## What this task involves:
The job is to find each line of the records below that includes the word "header" and copy it.

## Information provided:
------------------------------------------------
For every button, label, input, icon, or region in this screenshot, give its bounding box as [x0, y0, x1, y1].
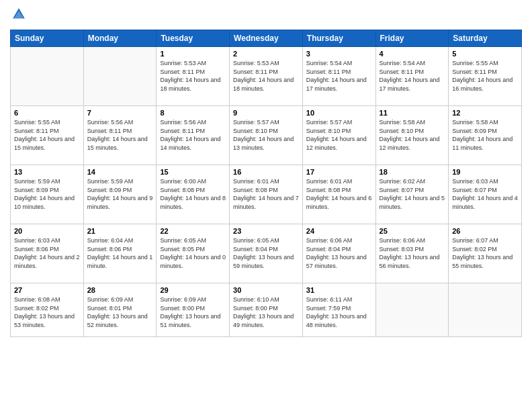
day-number: 17	[306, 168, 372, 176]
day-number: 16	[233, 168, 299, 176]
day-info: Sunrise: 6:00 AMSunset: 8:08 PMDaylight:…	[160, 177, 226, 211]
page: SundayMondayTuesdayWednesdayThursdayFrid…	[0, 0, 532, 411]
day-info: Sunrise: 5:58 AMSunset: 8:10 PMDaylight:…	[380, 118, 445, 152]
calendar-header: SundayMondayTuesdayWednesdayThursdayFrid…	[11, 30, 522, 47]
calendar-cell: 23Sunrise: 6:05 AMSunset: 8:04 PMDayligh…	[230, 224, 303, 283]
day-number: 18	[380, 168, 445, 176]
calendar-cell: 10Sunrise: 5:57 AMSunset: 8:10 PMDayligh…	[302, 106, 375, 165]
day-number: 30	[233, 286, 299, 294]
calendar-cell: 26Sunrise: 6:07 AMSunset: 8:02 PMDayligh…	[449, 224, 522, 283]
calendar-cell	[375, 283, 449, 337]
weekday-header: Wednesday	[230, 30, 303, 47]
day-number: 9	[233, 109, 299, 117]
calendar-cell: 6Sunrise: 5:55 AMSunset: 8:11 PMDaylight…	[11, 106, 84, 165]
day-info: Sunrise: 6:05 AMSunset: 8:04 PMDaylight:…	[233, 236, 299, 270]
day-number: 28	[87, 286, 153, 294]
day-info: Sunrise: 6:06 AMSunset: 8:04 PMDaylight:…	[306, 236, 372, 270]
day-number: 10	[306, 109, 372, 117]
day-info: Sunrise: 6:01 AMSunset: 8:08 PMDaylight:…	[233, 177, 299, 211]
day-info: Sunrise: 6:06 AMSunset: 8:03 PMDaylight:…	[380, 236, 445, 270]
calendar-cell: 12Sunrise: 5:58 AMSunset: 8:09 PMDayligh…	[449, 106, 522, 165]
day-number: 1	[160, 50, 226, 58]
calendar-cell: 18Sunrise: 6:02 AMSunset: 8:07 PMDayligh…	[375, 165, 449, 224]
calendar-cell: 22Sunrise: 6:05 AMSunset: 8:05 PMDayligh…	[157, 224, 230, 283]
calendar-week-row: 1Sunrise: 5:53 AMSunset: 8:11 PMDaylight…	[11, 47, 522, 106]
day-number: 23	[233, 227, 299, 235]
day-number: 5	[452, 50, 518, 58]
calendar-cell: 4Sunrise: 5:54 AMSunset: 8:11 PMDaylight…	[375, 47, 449, 106]
day-info: Sunrise: 6:08 AMSunset: 8:02 PMDaylight:…	[14, 295, 80, 329]
day-info: Sunrise: 6:01 AMSunset: 8:08 PMDaylight:…	[306, 177, 372, 211]
day-info: Sunrise: 5:59 AMSunset: 8:09 PMDaylight:…	[14, 177, 80, 211]
day-info: Sunrise: 5:57 AMSunset: 8:10 PMDaylight:…	[233, 118, 299, 152]
day-number: 21	[87, 227, 153, 235]
calendar-cell: 9Sunrise: 5:57 AMSunset: 8:10 PMDaylight…	[230, 106, 303, 165]
day-info: Sunrise: 5:56 AMSunset: 8:11 PMDaylight:…	[87, 118, 153, 152]
day-info: Sunrise: 5:54 AMSunset: 8:11 PMDaylight:…	[306, 59, 372, 93]
day-info: Sunrise: 5:53 AMSunset: 8:11 PMDaylight:…	[160, 59, 226, 93]
day-info: Sunrise: 6:04 AMSunset: 8:06 PMDaylight:…	[87, 236, 153, 270]
day-info: Sunrise: 6:07 AMSunset: 8:02 PMDaylight:…	[452, 236, 518, 270]
calendar-cell	[83, 47, 157, 106]
day-info: Sunrise: 5:55 AMSunset: 8:11 PMDaylight:…	[452, 59, 518, 93]
calendar-cell: 20Sunrise: 6:03 AMSunset: 8:06 PMDayligh…	[11, 224, 84, 283]
day-info: Sunrise: 5:54 AMSunset: 8:11 PMDaylight:…	[380, 59, 445, 93]
day-number: 29	[160, 286, 226, 294]
weekday-header: Friday	[375, 30, 449, 47]
day-number: 13	[14, 168, 80, 176]
calendar-cell: 30Sunrise: 6:10 AMSunset: 8:00 PMDayligh…	[230, 283, 303, 337]
day-number: 6	[14, 109, 80, 117]
calendar-cell	[11, 47, 84, 106]
calendar-cell: 14Sunrise: 5:59 AMSunset: 8:09 PMDayligh…	[83, 165, 157, 224]
calendar-cell: 31Sunrise: 6:11 AMSunset: 7:59 PMDayligh…	[302, 283, 375, 337]
day-number: 11	[380, 109, 445, 117]
calendar-cell: 13Sunrise: 5:59 AMSunset: 8:09 PMDayligh…	[11, 165, 84, 224]
day-number: 4	[380, 50, 445, 58]
day-number: 15	[160, 168, 226, 176]
header	[10, 7, 522, 24]
calendar-cell: 7Sunrise: 5:56 AMSunset: 8:11 PMDaylight…	[83, 106, 157, 165]
weekday-header: Monday	[83, 30, 157, 47]
weekday-header: Saturday	[449, 30, 522, 47]
day-info: Sunrise: 6:03 AMSunset: 8:06 PMDaylight:…	[14, 236, 80, 270]
day-number: 3	[306, 50, 372, 58]
day-number: 24	[306, 227, 372, 235]
calendar-week-row: 13Sunrise: 5:59 AMSunset: 8:09 PMDayligh…	[11, 165, 522, 224]
day-info: Sunrise: 6:11 AMSunset: 7:59 PMDaylight:…	[306, 295, 372, 329]
calendar-week-row: 27Sunrise: 6:08 AMSunset: 8:02 PMDayligh…	[11, 283, 522, 337]
calendar-cell	[449, 283, 522, 337]
day-number: 7	[87, 109, 153, 117]
day-number: 22	[160, 227, 226, 235]
calendar-cell: 8Sunrise: 5:56 AMSunset: 8:11 PMDaylight…	[157, 106, 230, 165]
calendar-cell: 25Sunrise: 6:06 AMSunset: 8:03 PMDayligh…	[375, 224, 449, 283]
calendar-cell: 27Sunrise: 6:08 AMSunset: 8:02 PMDayligh…	[11, 283, 84, 337]
calendar-cell: 19Sunrise: 6:03 AMSunset: 8:07 PMDayligh…	[449, 165, 522, 224]
day-info: Sunrise: 5:59 AMSunset: 8:09 PMDaylight:…	[87, 177, 153, 211]
day-info: Sunrise: 5:58 AMSunset: 8:09 PMDaylight:…	[452, 118, 518, 152]
calendar-cell: 5Sunrise: 5:55 AMSunset: 8:11 PMDaylight…	[449, 47, 522, 106]
logo	[10, 7, 26, 24]
day-number: 14	[87, 168, 153, 176]
day-info: Sunrise: 6:09 AMSunset: 8:00 PMDaylight:…	[160, 295, 226, 329]
day-number: 19	[452, 168, 518, 176]
calendar-cell: 2Sunrise: 5:53 AMSunset: 8:11 PMDaylight…	[230, 47, 303, 106]
logo-icon	[11, 7, 26, 21]
day-info: Sunrise: 5:53 AMSunset: 8:11 PMDaylight:…	[233, 59, 299, 93]
day-info: Sunrise: 6:09 AMSunset: 8:01 PMDaylight:…	[87, 295, 153, 329]
calendar-week-row: 20Sunrise: 6:03 AMSunset: 8:06 PMDayligh…	[11, 224, 522, 283]
day-number: 2	[233, 50, 299, 58]
calendar-cell: 17Sunrise: 6:01 AMSunset: 8:08 PMDayligh…	[302, 165, 375, 224]
day-number: 12	[452, 109, 518, 117]
day-number: 8	[160, 109, 226, 117]
calendar-week-row: 6Sunrise: 5:55 AMSunset: 8:11 PMDaylight…	[11, 106, 522, 165]
calendar-cell: 24Sunrise: 6:06 AMSunset: 8:04 PMDayligh…	[302, 224, 375, 283]
calendar-cell: 16Sunrise: 6:01 AMSunset: 8:08 PMDayligh…	[230, 165, 303, 224]
day-number: 27	[14, 286, 80, 294]
day-number: 31	[306, 286, 372, 294]
day-info: Sunrise: 6:03 AMSunset: 8:07 PMDaylight:…	[452, 177, 518, 211]
calendar-cell: 1Sunrise: 5:53 AMSunset: 8:11 PMDaylight…	[157, 47, 230, 106]
calendar-cell: 21Sunrise: 6:04 AMSunset: 8:06 PMDayligh…	[83, 224, 157, 283]
weekday-header: Sunday	[11, 30, 84, 47]
day-info: Sunrise: 5:55 AMSunset: 8:11 PMDaylight:…	[14, 118, 80, 152]
weekday-header: Tuesday	[157, 30, 230, 47]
------------------------------------------------
## Completed exercise:
calendar-header: SundayMondayTuesdayWednesdayThursdayFrid…	[11, 30, 522, 47]
weekday-header: Wednesday	[230, 30, 303, 47]
weekday-header: Friday	[375, 30, 449, 47]
header	[10, 7, 522, 24]
weekday-header: Monday	[83, 30, 157, 47]
weekday-header: Saturday	[449, 30, 522, 47]
weekday-header: Sunday	[11, 30, 84, 47]
weekday-header: Tuesday	[157, 30, 230, 47]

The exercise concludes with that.